Page segmentation data
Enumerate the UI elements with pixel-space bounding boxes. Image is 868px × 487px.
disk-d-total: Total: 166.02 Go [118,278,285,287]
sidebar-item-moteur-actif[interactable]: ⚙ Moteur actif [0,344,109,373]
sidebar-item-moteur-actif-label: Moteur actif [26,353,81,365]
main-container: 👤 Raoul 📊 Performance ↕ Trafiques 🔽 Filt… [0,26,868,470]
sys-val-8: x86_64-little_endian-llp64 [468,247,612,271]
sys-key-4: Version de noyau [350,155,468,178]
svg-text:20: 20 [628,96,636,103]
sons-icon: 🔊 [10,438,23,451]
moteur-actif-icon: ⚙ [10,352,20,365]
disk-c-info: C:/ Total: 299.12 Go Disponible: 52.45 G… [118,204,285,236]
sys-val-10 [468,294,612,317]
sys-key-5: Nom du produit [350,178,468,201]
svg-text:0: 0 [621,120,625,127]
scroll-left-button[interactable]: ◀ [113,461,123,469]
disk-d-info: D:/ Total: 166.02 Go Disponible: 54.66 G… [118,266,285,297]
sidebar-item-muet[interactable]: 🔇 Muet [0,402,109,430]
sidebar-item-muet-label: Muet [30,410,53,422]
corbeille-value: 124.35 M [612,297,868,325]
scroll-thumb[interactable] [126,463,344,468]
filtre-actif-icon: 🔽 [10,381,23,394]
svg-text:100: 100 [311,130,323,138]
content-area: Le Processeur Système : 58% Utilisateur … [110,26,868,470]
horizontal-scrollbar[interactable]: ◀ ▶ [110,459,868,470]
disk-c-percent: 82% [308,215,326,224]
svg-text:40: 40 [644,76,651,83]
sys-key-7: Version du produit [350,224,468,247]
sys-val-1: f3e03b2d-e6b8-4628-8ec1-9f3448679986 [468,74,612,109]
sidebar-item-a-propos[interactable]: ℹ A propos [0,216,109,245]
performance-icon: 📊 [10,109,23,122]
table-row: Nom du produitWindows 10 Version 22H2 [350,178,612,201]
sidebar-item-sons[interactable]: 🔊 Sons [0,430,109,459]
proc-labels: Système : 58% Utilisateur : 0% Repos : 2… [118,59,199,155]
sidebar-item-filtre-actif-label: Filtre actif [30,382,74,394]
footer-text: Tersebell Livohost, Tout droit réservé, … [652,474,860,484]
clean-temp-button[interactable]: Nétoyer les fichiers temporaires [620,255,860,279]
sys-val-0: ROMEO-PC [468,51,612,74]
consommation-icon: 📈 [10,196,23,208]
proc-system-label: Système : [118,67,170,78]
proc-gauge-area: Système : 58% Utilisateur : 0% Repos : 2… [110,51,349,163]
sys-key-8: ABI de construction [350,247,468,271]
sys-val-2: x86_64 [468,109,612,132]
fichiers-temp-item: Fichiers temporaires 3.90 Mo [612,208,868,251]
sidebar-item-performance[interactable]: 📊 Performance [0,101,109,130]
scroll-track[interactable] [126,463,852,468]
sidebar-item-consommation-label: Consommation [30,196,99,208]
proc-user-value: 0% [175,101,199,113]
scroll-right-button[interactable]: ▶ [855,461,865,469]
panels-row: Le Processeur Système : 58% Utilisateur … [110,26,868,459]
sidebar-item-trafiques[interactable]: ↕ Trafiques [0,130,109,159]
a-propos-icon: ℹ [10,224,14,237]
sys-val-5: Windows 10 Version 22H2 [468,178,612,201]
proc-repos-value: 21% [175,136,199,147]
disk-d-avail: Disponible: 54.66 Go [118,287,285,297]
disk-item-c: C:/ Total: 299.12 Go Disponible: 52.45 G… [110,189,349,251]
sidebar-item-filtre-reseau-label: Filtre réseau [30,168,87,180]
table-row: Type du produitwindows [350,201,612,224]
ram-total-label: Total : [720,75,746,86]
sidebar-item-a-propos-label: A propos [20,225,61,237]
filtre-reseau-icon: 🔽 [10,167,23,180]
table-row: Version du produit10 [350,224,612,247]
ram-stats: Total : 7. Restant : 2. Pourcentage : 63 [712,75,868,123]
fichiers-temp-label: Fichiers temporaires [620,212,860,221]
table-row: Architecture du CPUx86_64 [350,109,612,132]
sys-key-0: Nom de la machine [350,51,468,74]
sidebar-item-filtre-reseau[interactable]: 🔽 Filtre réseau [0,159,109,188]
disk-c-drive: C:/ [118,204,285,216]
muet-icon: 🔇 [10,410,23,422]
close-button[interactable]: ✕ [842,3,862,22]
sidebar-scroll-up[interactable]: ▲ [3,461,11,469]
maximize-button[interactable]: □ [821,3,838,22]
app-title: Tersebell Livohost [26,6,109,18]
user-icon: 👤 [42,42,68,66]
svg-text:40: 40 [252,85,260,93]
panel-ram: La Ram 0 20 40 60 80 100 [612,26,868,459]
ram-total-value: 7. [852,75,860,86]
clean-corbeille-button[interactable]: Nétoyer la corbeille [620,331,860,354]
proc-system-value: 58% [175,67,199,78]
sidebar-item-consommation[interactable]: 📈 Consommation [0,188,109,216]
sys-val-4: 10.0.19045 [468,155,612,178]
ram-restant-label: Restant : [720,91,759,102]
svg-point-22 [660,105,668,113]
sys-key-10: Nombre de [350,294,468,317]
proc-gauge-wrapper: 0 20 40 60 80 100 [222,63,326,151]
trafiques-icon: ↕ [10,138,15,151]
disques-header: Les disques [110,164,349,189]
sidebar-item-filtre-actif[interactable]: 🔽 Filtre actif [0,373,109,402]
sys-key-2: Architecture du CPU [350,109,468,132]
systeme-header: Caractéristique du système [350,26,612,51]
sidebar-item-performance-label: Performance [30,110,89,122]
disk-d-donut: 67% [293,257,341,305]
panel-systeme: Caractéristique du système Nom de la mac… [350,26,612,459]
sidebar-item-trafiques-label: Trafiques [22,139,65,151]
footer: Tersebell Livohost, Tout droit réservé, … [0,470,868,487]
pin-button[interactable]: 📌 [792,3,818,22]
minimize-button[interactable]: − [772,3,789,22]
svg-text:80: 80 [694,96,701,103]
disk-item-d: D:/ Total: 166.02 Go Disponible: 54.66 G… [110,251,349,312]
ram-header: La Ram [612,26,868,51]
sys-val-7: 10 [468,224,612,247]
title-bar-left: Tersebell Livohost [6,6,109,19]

EXERCISE REQUIREMENTS
From the records above, please extract every line and repeat it exactly.

WRITTEN SOLUTION
Enumerate the UI elements with pixel-space bounding boxes. Image is 868px × 487px.
disk-d-total: Total: 166.02 Go [118,278,285,287]
sidebar-item-moteur-actif[interactable]: ⚙ Moteur actif [0,344,109,373]
sidebar-item-moteur-actif-label: Moteur actif [26,353,81,365]
main-container: 👤 Raoul 📊 Performance ↕ Trafiques 🔽 Filt… [0,26,868,470]
sys-val-8: x86_64-little_endian-llp64 [468,247,612,271]
sys-key-4: Version de noyau [350,155,468,178]
svg-text:20: 20 [628,96,636,103]
sons-icon: 🔊 [10,438,23,451]
moteur-actif-icon: ⚙ [10,352,20,365]
disk-c-info: C:/ Total: 299.12 Go Disponible: 52.45 G… [118,204,285,236]
sys-val-10 [468,294,612,317]
sys-key-5: Nom du produit [350,178,468,201]
svg-text:0: 0 [621,120,625,127]
scroll-left-button[interactable]: ◀ [113,461,123,469]
disk-d-info: D:/ Total: 166.02 Go Disponible: 54.66 G… [118,266,285,297]
sidebar-item-muet[interactable]: 🔇 Muet [0,402,109,430]
sidebar-item-muet-label: Muet [30,410,53,422]
corbeille-value: 124.35 M [612,297,868,325]
scroll-thumb[interactable] [126,463,344,468]
filtre-actif-icon: 🔽 [10,381,23,394]
svg-text:100: 100 [311,130,323,138]
content-area: Le Processeur Système : 58% Utilisateur … [110,26,868,470]
horizontal-scrollbar[interactable]: ◀ ▶ [110,459,868,470]
disk-c-percent: 82% [308,215,326,224]
svg-text:40: 40 [644,76,651,83]
sys-key-7: Version du produit [350,224,468,247]
sys-val-1: f3e03b2d-e6b8-4628-8ec1-9f3448679986 [468,74,612,109]
sidebar-item-a-propos[interactable]: ℹ A propos [0,216,109,245]
performance-icon: 📊 [10,109,23,122]
table-row: Nom du produitWindows 10 Version 22H2 [350,178,612,201]
sidebar-item-sons[interactable]: 🔊 Sons [0,430,109,459]
proc-labels: Système : 58% Utilisateur : 0% Repos : 2… [118,59,199,155]
sidebar-item-filtre-actif-label: Filtre actif [30,382,74,394]
footer-text: Tersebell Livohost, Tout droit réservé, … [652,474,860,484]
clean-temp-button[interactable]: Nétoyer les fichiers temporaires [620,255,860,279]
sys-val-0: ROMEO-PC [468,51,612,74]
consommation-icon: 📈 [10,196,23,208]
proc-system-label: Système : [118,67,170,78]
proc-gauge-area: Système : 58% Utilisateur : 0% Repos : 2… [110,51,349,163]
sys-key-8: ABI de construction [350,247,468,271]
sys-val-2: x86_64 [468,109,612,132]
fichiers-temp-item: Fichiers temporaires 3.90 Mo [612,208,868,251]
sidebar-item-performance[interactable]: 📊 Performance [0,101,109,130]
scroll-track[interactable] [126,463,852,468]
sidebar-item-consommation-label: Consommation [30,196,99,208]
proc-user-value: 0% [175,101,199,113]
scroll-right-button[interactable]: ▶ [855,461,865,469]
panels-row: Le Processeur Système : 58% Utilisateur … [110,26,868,459]
sidebar-item-trafiques[interactable]: ↕ Trafiques [0,130,109,159]
a-propos-icon: ℹ [10,224,14,237]
sys-val-5: Windows 10 Version 22H2 [468,178,612,201]
proc-repos-value: 21% [175,136,199,147]
disk-d-avail: Disponible: 54.66 Go [118,287,285,297]
disk-item-c: C:/ Total: 299.12 Go Disponible: 52.45 G… [110,189,349,251]
sidebar-item-filtre-reseau-label: Filtre réseau [30,168,87,180]
table-row: Type du produitwindows [350,201,612,224]
ram-total-label: Total : [720,75,746,86]
sidebar-item-a-propos-label: A propos [20,225,61,237]
filtre-reseau-icon: 🔽 [10,167,23,180]
table-row: Version du produit10 [350,224,612,247]
ram-stats: Total : 7. Restant : 2. Pourcentage : 63 [712,75,868,123]
fichiers-temp-label: Fichiers temporaires [620,212,860,221]
table-row: Architecture du CPUx86_64 [350,109,612,132]
sys-key-0: Nom de la machine [350,51,468,74]
sidebar-item-filtre-reseau[interactable]: 🔽 Filtre réseau [0,159,109,188]
disk-c-drive: C:/ [118,204,285,216]
muet-icon: 🔇 [10,410,23,422]
close-button[interactable]: ✕ [842,3,862,22]
sidebar-scroll-up[interactable]: ▲ [3,461,11,469]
maximize-button[interactable]: □ [821,3,838,22]
app-title: Tersebell Livohost [26,6,109,18]
user-icon: 👤 [42,42,68,66]
svg-text:40: 40 [252,85,260,93]
panel-ram: La Ram 0 20 40 60 80 100 [612,26,868,459]
ram-total-value: 7. [852,75,860,86]
clean-corbeille-button[interactable]: Nétoyer la corbeille [620,331,860,354]
proc-system-value: 58% [175,67,199,78]
sidebar-item-consommation[interactable]: 📈 Consommation [0,188,109,216]
sys-val-4: 10.0.19045 [468,155,612,178]
ram-restant-label: Restant : [720,91,759,102]
svg-point-22 [660,105,668,113]
sys-key-10: Nombre de [350,294,468,317]
proc-gauge-wrapper: 0 20 40 60 80 100 [222,63,326,151]
trafiques-icon: ↕ [10,138,15,151]
disques-header: Les disques [110,164,349,189]
sidebar-item-filtre-actif[interactable]: 🔽 Filtre actif [0,373,109,402]
sys-key-2: Architecture du CPU [350,109,468,132]
systeme-header: Caractéristique du système [350,26,612,51]
sidebar-item-performance-label: Performance [30,110,89,122]
disk-d-donut: 67% [293,257,341,305]
panel-systeme: Caractéristique du système Nom de la mac… [350,26,612,459]
sidebar-item-trafiques-label: Trafiques [22,139,65,151]
footer: Tersebell Livohost, Tout droit réservé, … [0,470,868,487]
pin-button[interactable]: 📌 [792,3,818,22]
minimize-button[interactable]: − [772,3,789,22]
svg-text:80: 80 [694,96,701,103]
disk-item-d: D:/ Total: 166.02 Go Disponible: 54.66 G… [110,251,349,312]
ram-header: La Ram [612,26,868,51]
sys-val-7: 10 [468,224,612,247]
title-bar-left: Tersebell Livohost [6,6,109,19]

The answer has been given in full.